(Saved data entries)

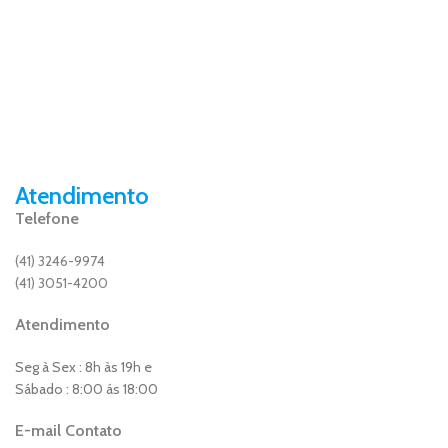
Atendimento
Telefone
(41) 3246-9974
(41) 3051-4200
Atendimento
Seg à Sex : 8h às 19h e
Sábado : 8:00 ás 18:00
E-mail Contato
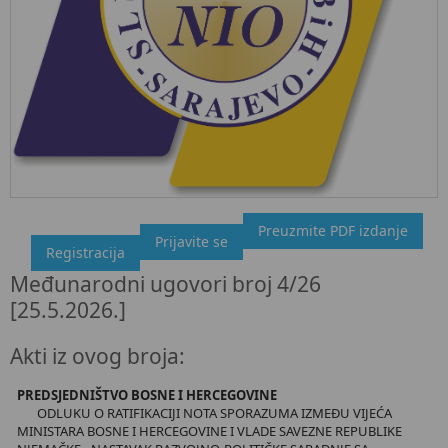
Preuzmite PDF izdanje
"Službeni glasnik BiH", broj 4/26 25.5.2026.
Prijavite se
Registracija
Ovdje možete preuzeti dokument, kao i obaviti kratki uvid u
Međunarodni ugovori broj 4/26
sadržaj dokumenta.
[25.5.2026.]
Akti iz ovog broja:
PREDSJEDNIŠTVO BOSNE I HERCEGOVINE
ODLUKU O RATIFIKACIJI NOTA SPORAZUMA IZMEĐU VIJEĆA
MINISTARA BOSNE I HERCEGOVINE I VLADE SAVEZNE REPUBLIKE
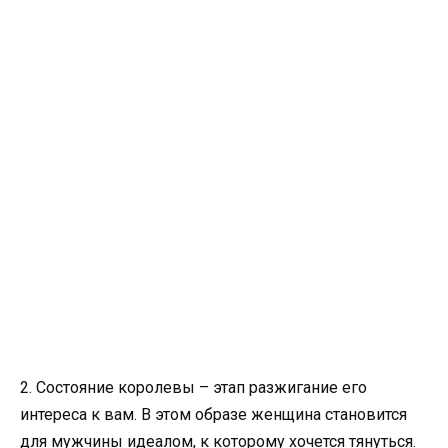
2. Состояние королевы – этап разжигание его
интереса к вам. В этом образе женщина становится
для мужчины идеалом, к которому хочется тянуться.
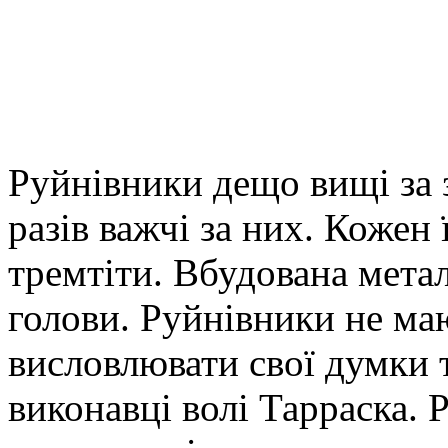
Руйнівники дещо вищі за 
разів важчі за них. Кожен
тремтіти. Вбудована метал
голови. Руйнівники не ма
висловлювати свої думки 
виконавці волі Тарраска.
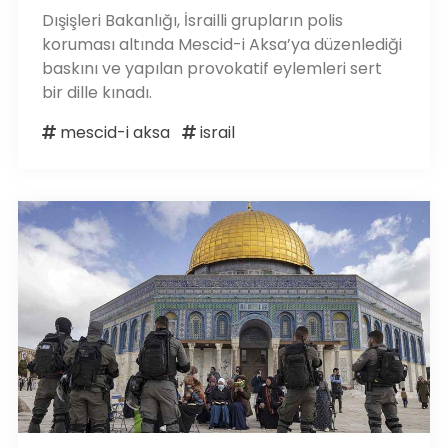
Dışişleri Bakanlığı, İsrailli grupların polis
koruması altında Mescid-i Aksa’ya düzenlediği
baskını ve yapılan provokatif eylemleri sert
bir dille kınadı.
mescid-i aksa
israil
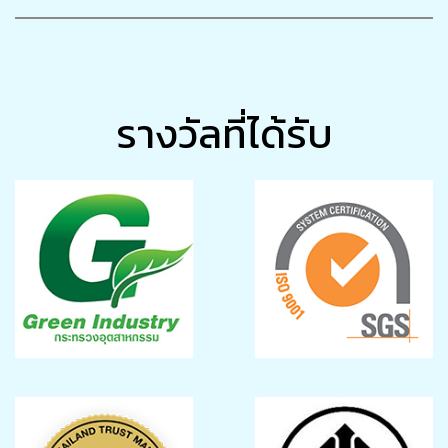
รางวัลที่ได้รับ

▸ BRIEF
Your copy must reproduce the entries above in full, without their pictures.

▸ RESPONSE BOX
Atendimento
Telefone
(41) 3246-9974
(41) 3051-4200
Atendimento
Seg à Sex : 8h às 19h e
Sábado : 8:00 ás 18:00
E-mail Contato
Preuzmite PDF izdanje
"Službeni glasnik BiH", broj 4/26 25.5.2026.
Prijavite se
Registracija
Ovdje možete preuzeti dokument, kao i obaviti kratki uvid u
Međunarodni ugovori broj 4/26
sadržaj dokumenta.
[25.5.2026.]
Akti iz ovog broja:
PREDSJEDNIŠTVO BOSNE I HERCEGOVINE
ODLUKU O RATIFIKACIJI NOTA SPORAZUMA IZMEĐU VIJEĆA
MINISTARA BOSNE I HERCEGOVINE I VLADE SAVEZNE REPUBLIKE
2. Состояние королевы – этап разжигание его
интереса к вам. В этом образе женщина становится
для мужчины идеалом, к которому хочется тянуться.
Руйнівники дещо вищі за 
разів важчі за них. Кожен
тремтіти. Вбудована метал
голови. Руйнівники не ма
висловлювати свої думки 
виконавці волі Тарраска.
Dışişleri Bakanlığı, İsrailli grupların polis
koruması altında Mescid-i Aksa’ya düzenlediği
baskını ve yapılan provokatif eylemleri sert
bir dille kınadı.
mescid-i aksa
israil
รางวัลที่ได้รับ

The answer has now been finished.